Spirituality: “The Great Manifestation” by Richard Gaillardetz

This liturgical feat has a rich and complicated history. It originated in the East where the feat celebrated the declaration of Jesus’ divine identity at his baptism (“You are my beloved Son; with you I am well pleased”). Some other ancient traditions associated Epiphany with the performance of Jesus’ first miracle at the wedding feast at Cana. In the Western Church the Feast of Epiphany celebrates the story we find in today’s Gospel, the wise men’s adoration of the infant Jesus. What all three of these biblical events share is a public “manifestation” (the Greek meaning of the word “epiphany”) and acknowledgement of Jesus’ true identity.

The feasts of the Nativity (Christmas) and Epiphany are bound together. Christmas invites our contemplation of the mystery of the Incarnation: God became human in Jesus of Nazareth. With the feast of Epiphany the camera view widens to take in a range of human responses to the Incarnation. Perhaps these epiphanies led the wise men, the witnesses to Jesus’ baptism, and the wedding guests at Cana to recognize that they need not escape the world to find God; God had come to them.

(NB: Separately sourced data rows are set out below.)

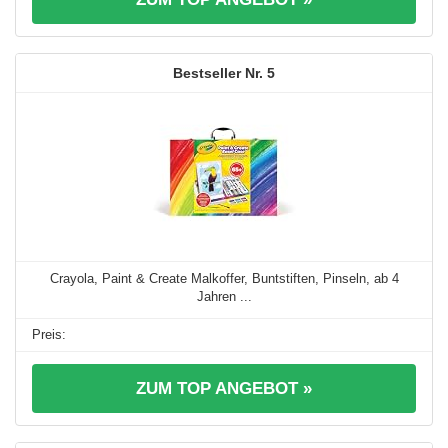
5
Crayola, Paint & Create Malkoffer, Buntstiften, Pinseln, ab 4
Jahren ...
ZUM TOP ANGEBOT »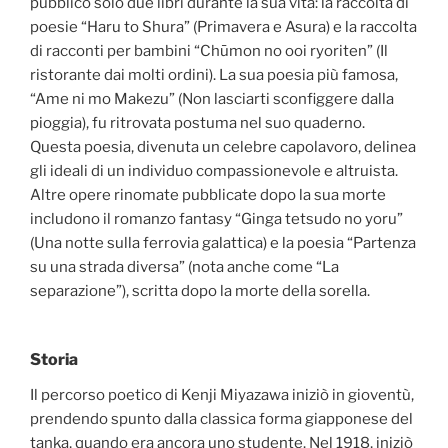
pubblicò solo due libri durante la sua vita: la raccolta di
poesie “Haru to Shura” (Primavera e Asura) e la raccolta
di racconti per bambini “Chūmon no ooi ryoriten” (Il
ristorante dai molti ordini). La sua poesia più famosa,
“Ame ni mo Makezu” (Non lasciarti sconfiggere dalla
pioggia), fu ritrovata postuma nel suo quaderno.
Questa poesia, divenuta un celebre capolavoro, delinea
gli ideali di un individuo compassionevole e altruista.
Altre opere rinomate pubblicate dopo la sua morte
includono il romanzo fantasy “Ginga tetsudo no yoru”
(Una notte sulla ferrovia galattica) e la poesia “Partenza
su una strada diversa” (nota anche come “La
separazione”), scritta dopo la morte della sorella.
Storia
Il percorso poetico di Kenji Miyazawa iniziò in gioventù,
prendendo spunto dalla classica forma giapponese del
tanka, quando era ancora uno studente. Nel 1918, iniziò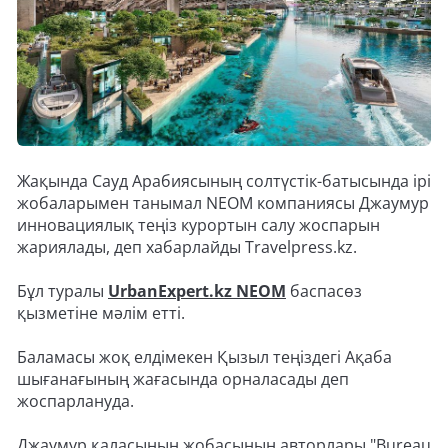
Жақында Сауд Арабиясының солтүстік-батысында ірі
жобаларымен танымал NEOM компаниясы Джаумур
инновациялық теңіз курортын салу жоспарын
жариялады, деп хабарлайды Travelpress.kz.
Бұл туралы
UrbanExpert.kz NEOM
баспасөз
қызметіне мәлім етті.
Баламасы жоқ елдімекен Қызыл теңіздегі Ақаба
шығанағының жағасында орналасады деп
жоспарлануда.
Джаумур қаласының жобасының авторлары "Bureau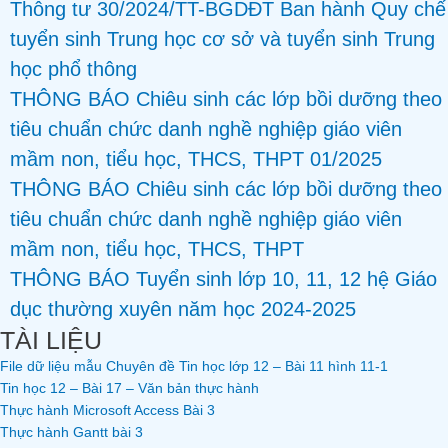
Thông tư 30/2024/TT-BGDĐT Ban hành Quy chế
tuyển sinh Trung học cơ sở và tuyển sinh Trung
học phổ thông
THÔNG BÁO Chiêu sinh các lớp bồi dưỡng theo
tiêu chuẩn chức danh nghề nghiệp giáo viên
mầm non, tiểu học, THCS, THPT 01/2025
THÔNG BÁO Chiêu sinh các lớp bồi dưỡng theo
tiêu chuẩn chức danh nghề nghiệp giáo viên
mầm non, tiểu học, THCS, THPT
THÔNG BÁO Tuyển sinh lớp 10, 11, 12 hệ Giáo
dục thường xuyên năm học 2024-2025
TÀI LIỆU
File dữ liệu mẫu Chuyên đề Tin học lớp 12 – Bài 11 hình 11-1
Tin học 12 – Bài 17 – Văn bản thực hành
Thực hành Microsoft Access Bài 3
Thực hành Gantt bài 3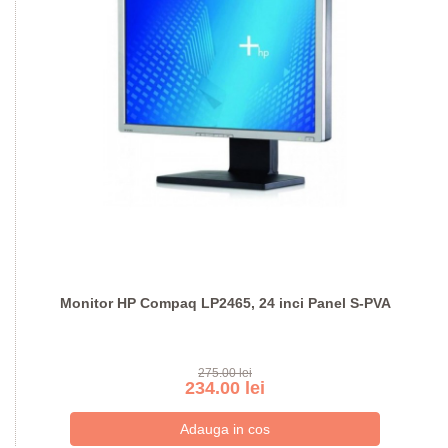
Monitor HP Compaq LP2465, 24 inci Panel S-PVA
275.00 lei
234.00 lei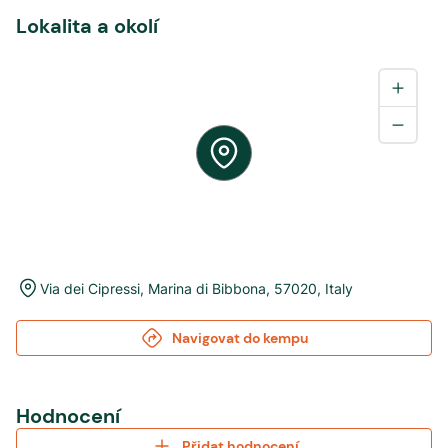
Lokalita a okolí
Via dei Cipressi
,
Marina di Bibbona
,
57020
,
Italy
Navigovat do kempu
Hodnocení
Přidat hodnocení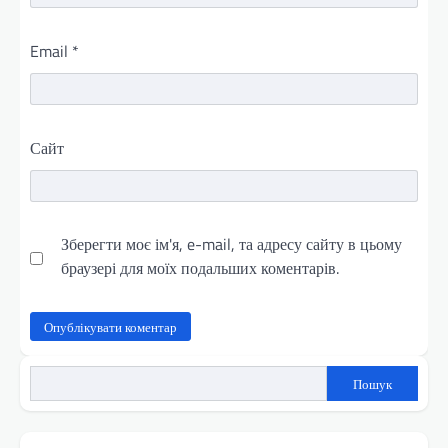
Email
*
Сайт
Зберегти моє ім'я, e-mail, та адресу сайту в цьому
браузері для моїх подальших коментарів.
Пошук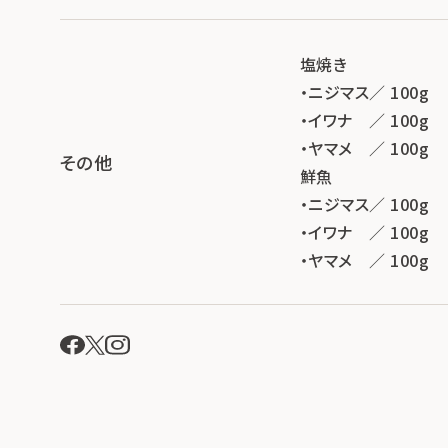
塩焼き
・ニジマス／ 100g
・イワナ ／ 100g
・ヤマメ ／ 100g
その他
鮮魚
・ニジマス／ 100g
・イワナ ／ 100g
・ヤマメ ／ 100g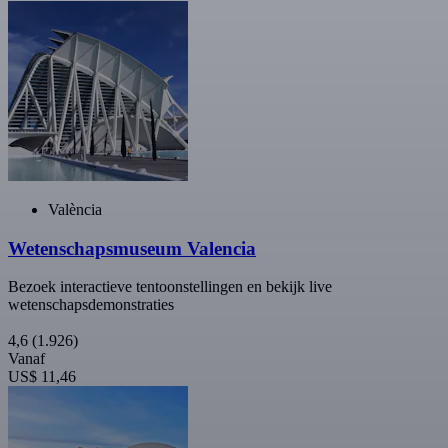
València
Wetenschapsmuseum Valencia
Bezoek interactieve tentoonstellingen en bekijk live
wetenschapsdemonstraties
4,6
(1.926)
Vanaf
US$ 11,46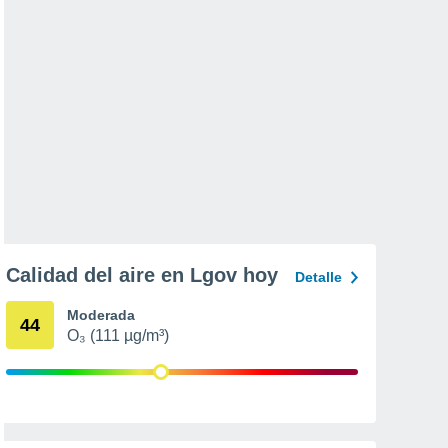
Calidad del aire en Lgov hoy
Detalle
Moderada
44
O₃ (111 µg/m³)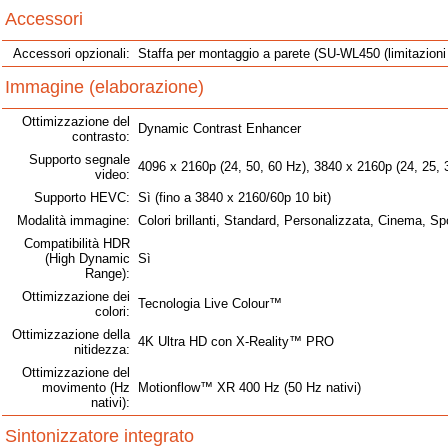
Accessori
Accessori opzionali:
Staffa per montaggio a parete (SU-WL450 (limitazioni p
Immagine (elaborazione)
Ottimizzazione del
Dynamic Contrast Enhancer
contrasto:
Supporto segnale
4096 x 2160p (24, 50, 60 Hz), 3840 x 2160p (24, 25, 3
video:
Supporto HEVC:
Sì (fino a 3840 x 2160/60p 10 bit)
Modalità immagine:
Colori brillanti, Standard, Personalizzata, Cinema, Sp
Compatibilità HDR
(High Dynamic
Sì
Range):
Ottimizzazione dei
Tecnologia Live Colour™
colori:
Ottimizzazione della
4K Ultra HD con X-Reality™ PRO
nitidezza:
Ottimizzazione del
movimento (Hz
Motionflow™ XR 400 Hz (50 Hz nativi)
nativi):
Sintonizzatore integrato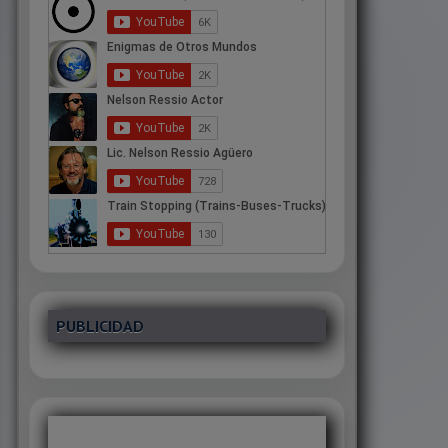
PUBLICIDAD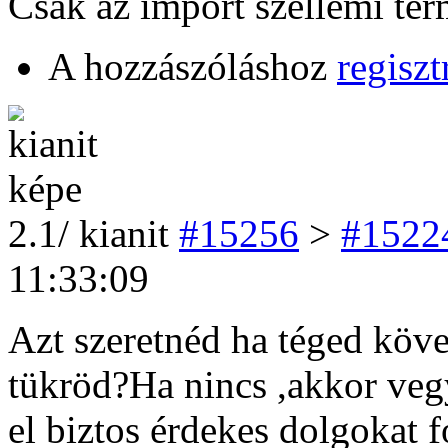
Csak az import szellemi term
A hozzászóláshoz
regiszt
2
.1/
kianit
#15256
>
#1522
11:33:09
Azt szeretnéd ha téged köv
tükröd?Ha nincs ,akkor vegy
el biztos érdekes dolgokat f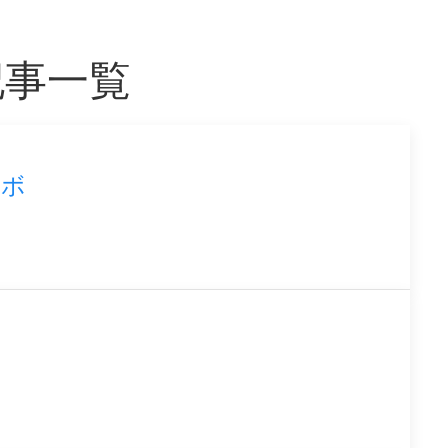
記事一覧
ラボ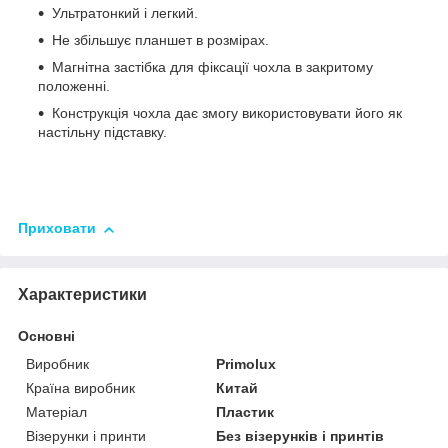
Ультратонкий і легкий.
Не збільшує планшет в розмірах.
Магнітна застібка для фіксації чохла в закритому
положенні.
Конструкція чохла дає змогу використовувати його як
настільну підставку.
Приховати
Характеристики
Основні
Виробник
Primolux
Країна виробник
Китай
Матеріал
Пластик
Візерунки і принти
Без візерунків і принтів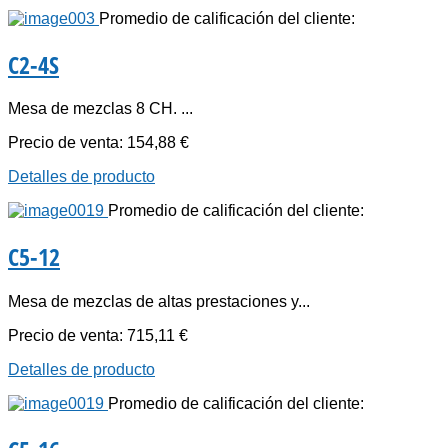
Promedio de calificación del cliente:
C2-4S
Mesa de mezclas 8 CH. ...
Precio de venta:
154,88 €
Detalles de producto
Promedio de calificación del cliente:
C5-12
Mesa de mezclas de altas prestaciones y...
Precio de venta:
715,11 €
Detalles de producto
Promedio de calificación del cliente: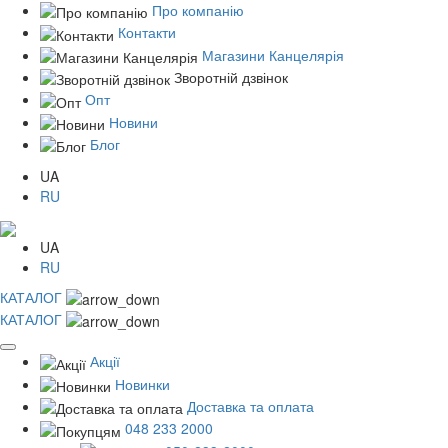
Про компанію
Контакти
Магазини Канцелярія
Зворотній дзвінок
Опт
Новини
Блог
UA
RU
UA
RU
КАТАЛОГ
КАТАЛОГ
Акції
Новинки
Доставка та оплата
048 233 2000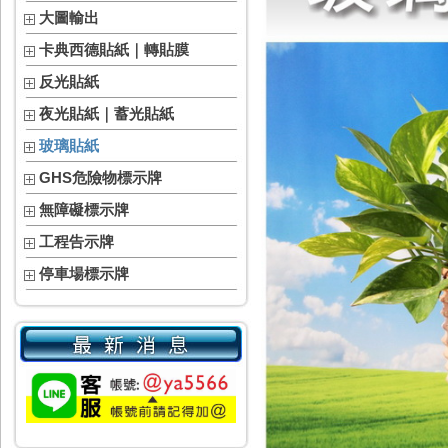
大圖輸出
卡典西德貼紙｜轉貼膜
反光貼紙
夜光貼紙｜蓄光貼紙
玻璃貼紙
GHS危險物標示牌
無障礙標示牌
工程告示牌
停車場標示牌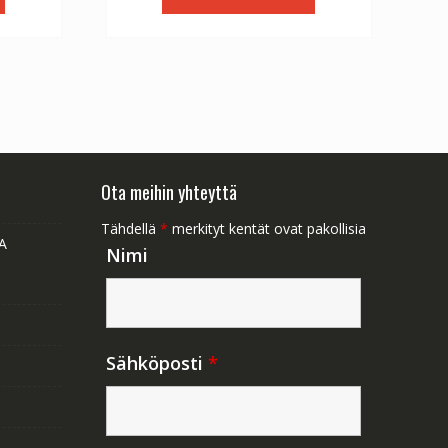
1.47.
€56.64.
€31.47.
Ota meihin yhteyttä
Tähdellä
*
merkityt kentät ovat pakollisia
A
Nimi
Sähköposti
*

If Christmas celebrates the Incarnation, Epiphany calls forth the spiritual habits of recognition. Do we have the spiritual vision to identify the humble and unexpected epiphanies occurring daily in our own lives? Are we as driven as the wise men to seek out the presence of God in the embrace of our spouse or child, in the face of an annoying coworker, in the panhandler on the street corner?